Refer to the dedicated page for more information.
Usage
The normalisation is handled by the single eds.normalizer
pipeline. The following code snippet is complete, and should run as is.
import spacy
from edsnlp.matchers.utils import get_text
nlp = spacy.blank("fr")
nlp.add_pipe("eds.normalizer")
# Notice the special character used for the apostrophe and the quotes
text = "Le patient est admis à l'hôpital le 23 août 2021 pour une douleur ʺaffreuse” à l`estomac."
doc = nlp(text)
get_text(doc, attr="NORM")
# Out: le patient est admis a l'hopital le 23 aout 2021 pour une douleur "affreuse" a l'estomac
Utilities
To simplify the use of the normalisation output, we provide the get_text
utility function. It computes the textual representation for a Span
or Doc
object.
Moreover, every span exposes a normalized_variant
extension getter, which computes the normalised representation of an entity on the fly.
Configuration
Parameter | Explanation | Default |
---|---|---|
accents |
Whether to strip accents | True |
lowercase |
Whether to remove casing | True |
quotes |
Whether to normalise quotes | True |
pollution |
Whether to tag pollutions as excluded tokens | True |
Pipelines
Let's review each subcomponent.
Lowercase
The eds.lowercase
pipeline transforms every token to lowercase. It is not configurable.
Consider the following example :
import spacy
from edsnlp.matchers.utils import get_text
config = dict(
lowercase=True,
accents=False,
quotes=False,
pollution=False,
)
nlp = spacy.blank("fr")
nlp.add_pipe("eds.normalizer", config=config)
text = "Pneumopathie à NBNbWbWbNbWbNBNbNbWbW `coronavirus'"
doc = nlp(text)
get_text(doc, attr="NORM")
# Out: pneumopathie à nbnbwbwbnbwbnbnbnbwbw `coronavirus'
Accents
The eds.accents
pipeline removes accents. To avoid edge cases,
the component uses a specified list of accentuated characters and their unaccented representation,
making it more predictable than using a library such as unidecode
.
Consider the following example :
import spacy
from edsnlp.matchers.utils import get_text
config = dict(
lowercase=False,
accents=True,
quotes=False,
pollution=False,
)
nlp = spacy.blank("fr")
nlp.add_pipe("eds.normalizer", config=config)
text = "Pneumopathie à NBNbWbWbNbWbNBNbNbWbW `coronavirus'"
doc = nlp(text)
get_text(doc, attr="NORM")
# Out: Pneumopathie a NBNbWbWbNbWbNBNbNbWbW `coronavirus'
Apostrophes and quotation marks
Apostrophes and quotation marks can be encoded using unpredictable special characters. The eds.quotes
component transforms every such special character to '
and "
, respectively.
Consider the following example :
import spacy
from edsnlp.matchers.utils import get_text
config = dict(
lowercase=False,
accents=False,
quotes=True,
pollution=False,
)
nlp = spacy.blank("fr")
nlp.add_pipe("eds.normalizer", config=config)
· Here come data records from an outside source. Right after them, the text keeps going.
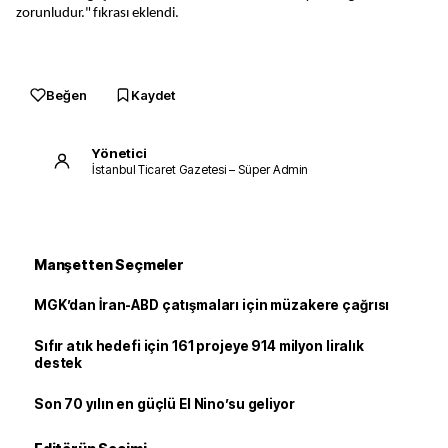
zorunludur." fıkrası eklendi.
Beğen
Kaydet
Yönetici
İstanbul Ticaret Gazetesi – Süper Admin
Manşetten Seçmeler
MGK’dan İran-ABD çatışmaları için müzakere çağrısı
Sıfır atık hedefi için 161 projeye 914 milyon liralık
destek
Son 70 yılın en güçlü El Nino’su geliyor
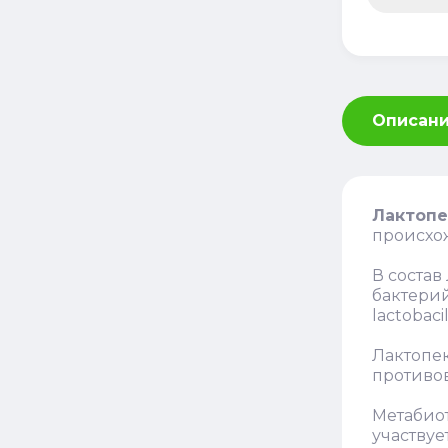
Описан
Лактопе
происхож
В состав
бактерий 
lactobaci
Лактопек
противо
Метабио
участвуе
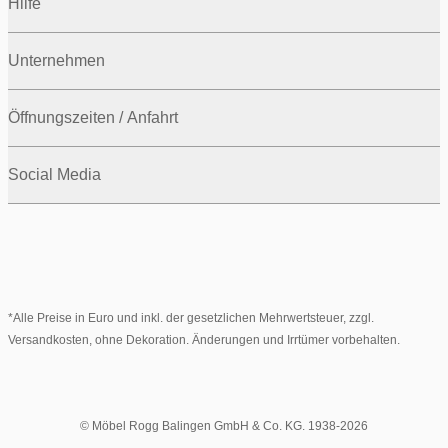
Hilfe
Unternehmen
Öffnungszeiten / Anfahrt
Social Media
*Alle Preise in Euro und inkl. der gesetzlichen Mehrwertsteuer, zzgl.
Versandkosten, ohne Dekoration. Änderungen und Irrtümer vorbehalten.
© Möbel Rogg Balingen GmbH & Co. KG. 1938-2026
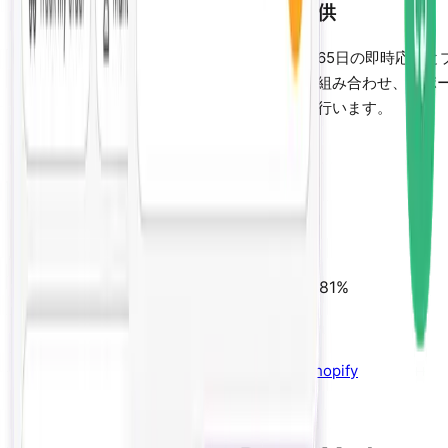
収益を生み出す即時サポートを提供
[Algoshop]のAIチャットボットは24時間365日の即時応答と
アクティブなセールスエンゲージメントを組み合わせ、サポ
質問への回答とカート放棄の回復を同時に行います。
ブログに戻る
[Algoshop] AIを試す
Key Statistics
AI Response Time
0.8s
Live Chat Response Time
2m 40s
Cost Reduction (AI vs Human)
18-36x
Shoppers Expecting Instant Response
81%
Related Reading
How to Reduce Cart Abandonment on Shopify
Shopify Cross-Sell vs Upsell Playbook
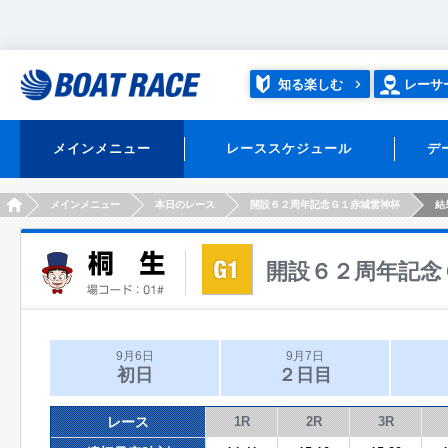
知る楽しむ
レーサ
メインメニュー
レーススケジュール
デ
HOME
メインメニュー
本日のレース
開設６２周年記念Ｇ１赤城雷神杯
結
開設６２周年記念
9月6日
9月7日
初日
２日目
レース
1R
2R
3R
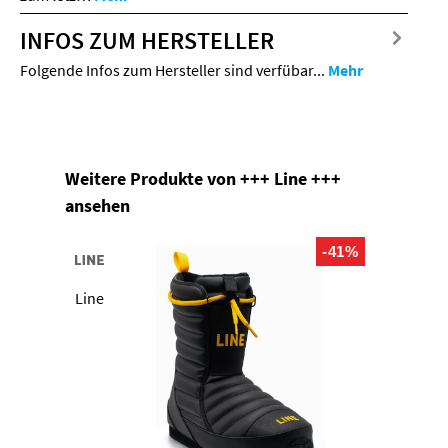
INFOS ZUM HERSTELLER
Folgende Infos zum Hersteller sind verfübar...
Mehr
Produktgalerie überspringen
Weitere Produkte von +++ Line +++
ansehen
-41%
Line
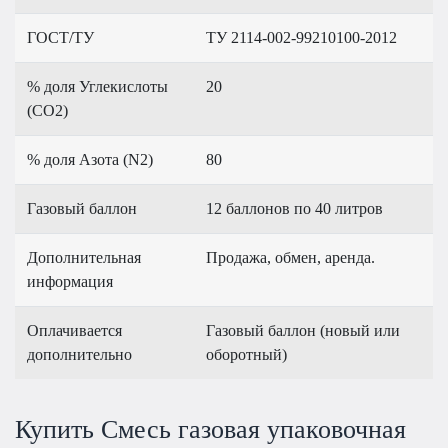
ГОСТ/ТУ
ТУ 2114-002-99210100-2012
% доля Углекислоты
20
(CO2)
% доля Азота (N2)
80
Газовый баллон
12 баллонов по 40 литров
Дополнительная
Продажа, обмен, аренда.
информация
Оплачивается
Газовый баллон (новый или
дополнительно
оборотный)
Купить Смесь газовая упаковочная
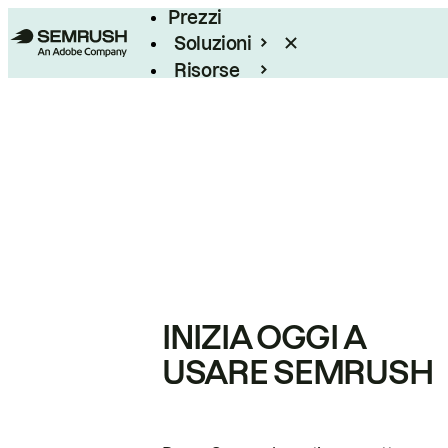
Prezzi
Soluzioni
Risorse
Enterprise
INIZIA OGGI A
USARE SEMRUSH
text = "Pneumopathie à NBNbWbWbNbWbNBNbNbWbW `coronavirus'"
doc = nlp(text)
get_text(doc, attr="NORM")
# Out: Pneumopathie à NBNbWbWbNbWbNBNbNbWbW 'coronavirus'
Pollution
The pollution pipeline uses a set of regular expressions to detect pollutions (irrelevant non-medical text that hinders text processing). Corresponding tokens are marked as excluded (by setting Token._.excluded
to True
), enabling the use of the phrase matcher.
Consider the following example :
import spacy
from edsnlp.matchers.utils import get_text
config = dict(
lowercase=False,
accents=True,
quotes=False,
pollution=True,
)
nlp = spacy.blank("fr")
nlp.add_pipe("eds.normalizer", config=config)
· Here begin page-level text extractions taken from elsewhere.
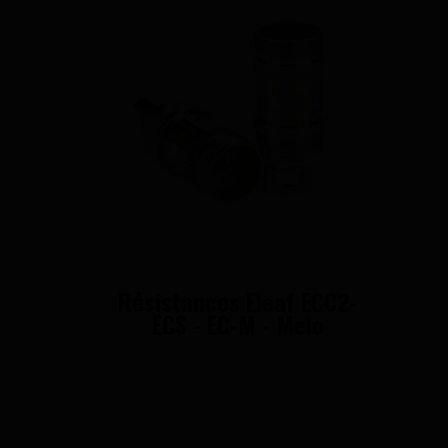
Résistances Eleaf ECC2-
ECS - EC-M - Melo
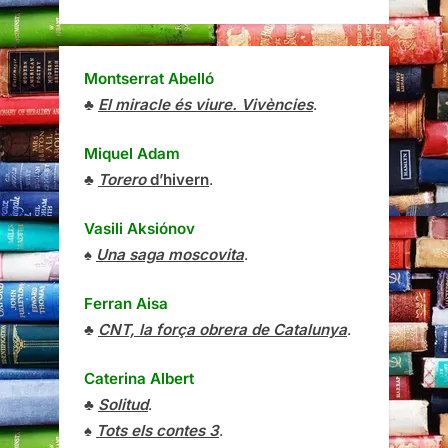
Montserrat Abelló
♣
El miracle és viure. Vivències
.
Miquel Adam
♣
Torero
d’hivern
.
Vasili Aksiónov
♠
Una saga moscovita
.
Ferran Aisa
♣
CNT, la força obrera de Catalunya
.
Caterina Albert
♣
Solitud
.
♠
Tots els contes 3
.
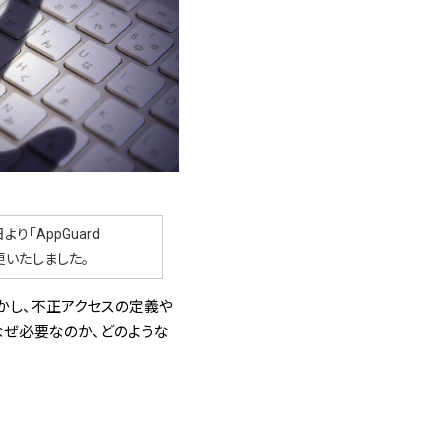
より「AppGuard
名称変更いたしました。
かし、不正アクセスの定義や
なぜ必要なのか、どのような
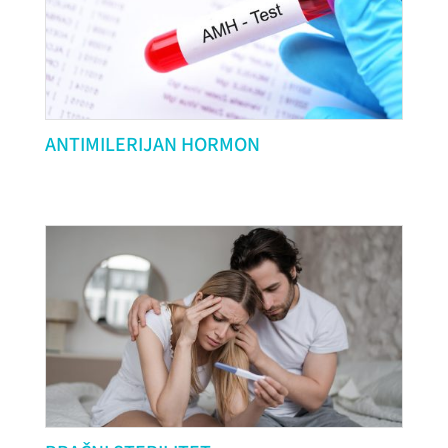
ANTIMILERIJAN HORMON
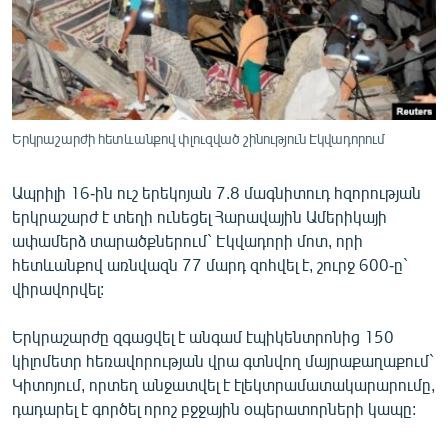
ՄԻՋԱԶԳԱՅԻՆ
ՄՇԱԿՈՒՅԹ
ՍՊՈՐՏ
ՄԵԿՆԱԲԱՆՈՒԹՅՈՒՆ
Երկրաշարժի հետևանքով փլուզված շինություն Էկվադորում
ՏՏ ԵՒ ԻՆՏԵՐՆԵՏ
Ապրիլի 16-ին ուշ երեկոյան 7.8 մագնիտուդ հզորության
ԿՈՐՈՆԱՎԻՐՈՒՍ
երկրաշարժ է տեղի ունեցել Հարավային Ամերիկայի
ԱՐԽԻՎ
ափամերձ տարածքներում` Էկվադորի մոտ, որի
հետևանքով առնվազն 77 մարդ զոհվել է, շուրջ 600-ը`
ՏԵՍԱՆՅՈՒԹԵՐ
վիրավորվել:
ԲԱՆԱՎԵՃ
Երկրաշարժը զգացվել է անգամ էպիկենտրոնից 150
ՁԳՏԵԼՈՎ ԼԱՎԱԳՈՒՅՆԻՆ
կիլոմետր հեռավորության վրա գտնվող մայրաքաղաքում`
ՓՈԴՔԱՍԹ
Կիտոյում, որտեղ անջատվել է էլեկտրամատակարարումը,
դադարել է գործել որոշ բջջային օպերատորների կապը:
Հայերեն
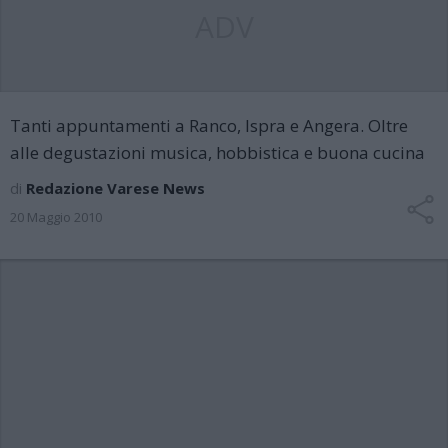
ADV
Tanti appuntamenti a Ranco, Ispra e Angera. Oltre
alle degustazioni musica, hobbistica e buona cucina
di
Redazione Varese News
20 Maggio 2010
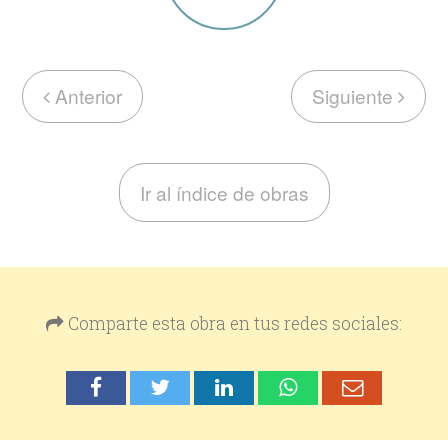
Anterior
Siguiente
Ir al índice de obras
Comparte esta obra en tus redes sociales:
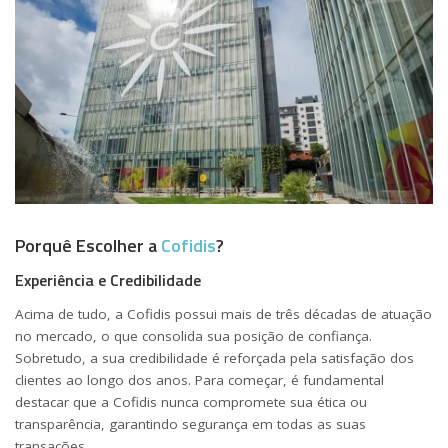
Porquê Escolher a
Cofidis
?
Experiência e Credibilidade
Acima de tudo, a Cofidis possui mais de três décadas de atuação
no mercado, o que consolida sua posição de confiança.
Sobretudo, a sua credibilidade é reforçada pela satisfação dos
clientes ao longo dos anos. Para começar, é fundamental
destacar que a Cofidis nunca compromete sua ética ou
transparência, garantindo segurança em todas as suas
transações.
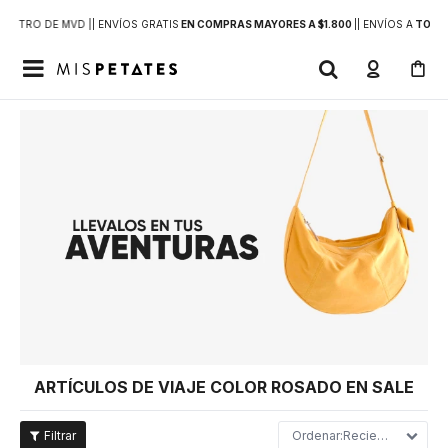
DENTRO DE MVD |
| ENVÍOS GRATIS
EN COMPRAS MAYORES A $1.800
|
| ENVÍOS A
TODO 

ARTÍCULOS DE VIAJE COLOR ROSADO EN SALE
Recientes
text = "Pneumopathie à NBNbWbWbNbWbNBNbNbWbW `coronavirus'"
doc = nlp(text)
get_text(doc, attr="NORM")
# Out: Pneumopathie a NBNbWbWbNbWbNBNbNbWbW `coronavirus'
get_text(doc, attr="TEXT", ignore_excluded=True)
# Out: Pneumopathie à `coronavirus'
This example above shows that the normalisation scheme works on two axes: non-destructive text modification and exclusion of tokens.
The two are independent: a matcher can use the NORM
attribute but keep excluded tokens, and conversely, match on TEXT
while ignoring excluded tokens.
Authors and citation
The eds.normalizer
pipeline was developed by AP-HP's Data Science team.